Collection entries
======

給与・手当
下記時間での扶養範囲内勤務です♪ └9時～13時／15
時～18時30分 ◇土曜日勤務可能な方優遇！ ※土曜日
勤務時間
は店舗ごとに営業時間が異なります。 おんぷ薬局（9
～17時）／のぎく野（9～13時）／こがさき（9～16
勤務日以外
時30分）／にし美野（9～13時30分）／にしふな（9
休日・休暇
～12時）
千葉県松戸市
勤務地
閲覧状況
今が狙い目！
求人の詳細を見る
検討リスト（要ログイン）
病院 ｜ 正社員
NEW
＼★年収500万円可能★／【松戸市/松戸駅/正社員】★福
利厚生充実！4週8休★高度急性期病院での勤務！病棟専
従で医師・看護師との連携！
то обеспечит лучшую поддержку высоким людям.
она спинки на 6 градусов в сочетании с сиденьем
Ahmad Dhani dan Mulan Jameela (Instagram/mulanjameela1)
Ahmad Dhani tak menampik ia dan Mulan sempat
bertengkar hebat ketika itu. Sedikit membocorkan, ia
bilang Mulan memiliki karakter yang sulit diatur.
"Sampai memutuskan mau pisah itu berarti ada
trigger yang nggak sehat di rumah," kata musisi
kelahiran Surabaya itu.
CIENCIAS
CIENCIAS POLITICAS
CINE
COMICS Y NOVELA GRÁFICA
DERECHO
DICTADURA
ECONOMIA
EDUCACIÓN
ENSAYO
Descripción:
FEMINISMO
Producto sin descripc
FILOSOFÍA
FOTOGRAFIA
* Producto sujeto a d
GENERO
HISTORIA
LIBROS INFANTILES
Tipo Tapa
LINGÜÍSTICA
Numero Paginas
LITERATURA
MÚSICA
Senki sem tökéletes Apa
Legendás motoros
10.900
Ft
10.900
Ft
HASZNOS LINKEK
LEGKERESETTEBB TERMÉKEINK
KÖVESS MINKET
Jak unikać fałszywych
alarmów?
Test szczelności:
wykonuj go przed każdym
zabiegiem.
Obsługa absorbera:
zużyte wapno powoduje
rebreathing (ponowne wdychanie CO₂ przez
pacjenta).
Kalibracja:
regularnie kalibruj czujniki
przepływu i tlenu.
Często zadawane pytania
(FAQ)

======

Find and copy each line above that includes the string "Dhani".

• Task output:
Ahmad Dhani dan Mulan Jameela (Instagram/mulanjameela1)
Ahmad Dhani tak menampik ia dan Mulan sempat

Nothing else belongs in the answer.